SEOUL, Feb. 5 (Korea Bizwire) — Over 60 percent of the South Koreans seeking reunions with family members separated from them by the 1950-53 Korean War are aged 80 or older, government data showed Tuesday, highlighting the urgency of the issue.
Among 55,987 South Korean survivors who have registered to be reunited with their long-lost loved ones in North Korea, 34,546, or 61.7 percent, were aged 80 or older as of December, according to the unification ministry data.
A total of 133,208 South Koreans have signed up as separated family members since 1988. Of those, 77,221 have died in the past three decades, including 322 people in December alone.
South Korea had pushed to hold a round of video reunions around the Lunar New Year’s Day holiday, but the plan failed to materialize as more time was needed to win sanctions exemptions for equipment that would have to be sent to the North for the event.

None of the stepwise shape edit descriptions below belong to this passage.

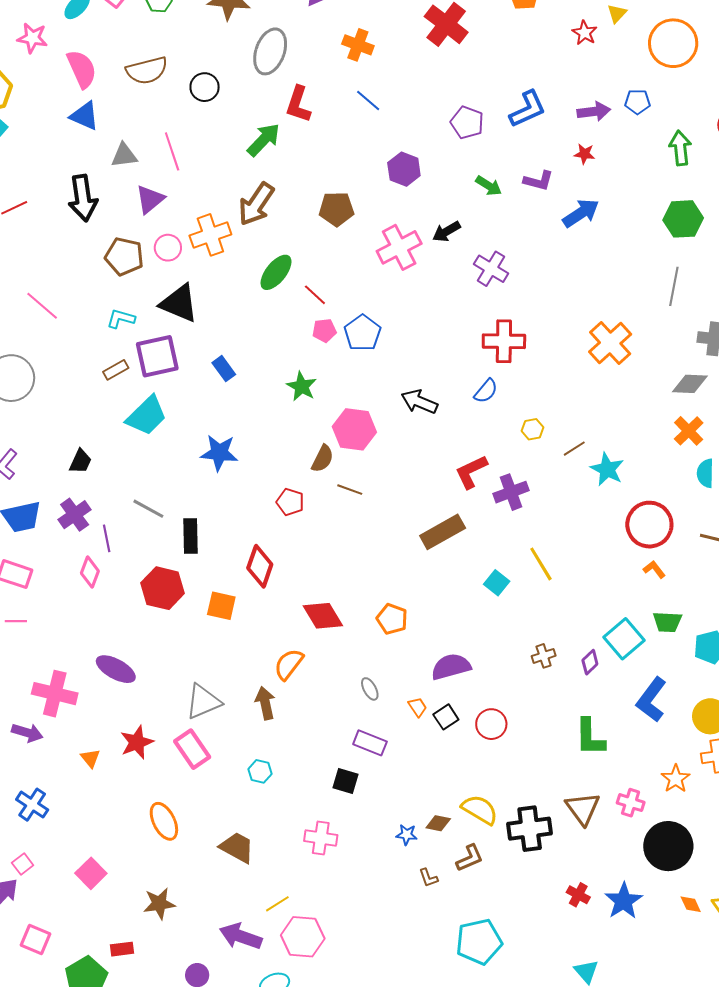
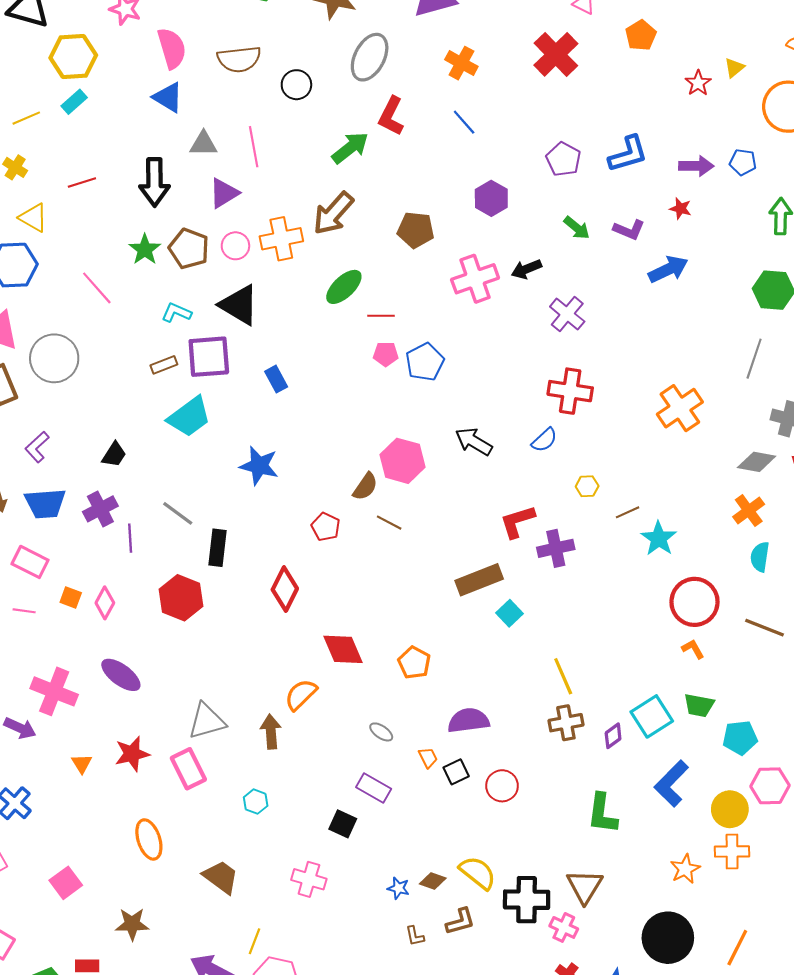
red line: (315, 295) -> (381, 316), turned -50
green star: (302, 386) -> (145, 250), moved
yellow line: (541, 564) -> (563, 676), moved
pink diamond: (90, 572) -> (105, 603), moved
cyan square: (497, 583) -> (509, 613), moved
orange square: (221, 606) -> (71, 597), moved, size x0.7
brown cross: (544, 656) -> (566, 723), size x1.4
gray ellipse: (370, 689) -> (381, 732), turned -35
pink cross: (631, 803) -> (564, 927), moved
yellow line: (277, 904) -> (255, 941), turned -45

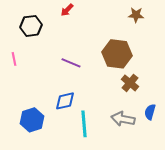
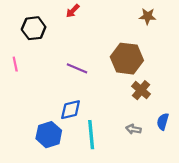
gray arrow: (123, 119) -> (133, 129), size x0.6
blue hexagon: (32, 120) -> (49, 135), moved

President Moon Jae-in and North Korean leader Kim Jong-un agreed at their third summit in Pyongyang in September to cooperate in allowing separated families to hold video reunions and exchange video messages.
Since the first-ever summit of their leaders in 2000, the Koreas have held 21 rounds of face-to-face family reunion events, including the most recent one in August.
The Koreas remain technically at war as the Korean War ended with an armistice, not a peace treaty.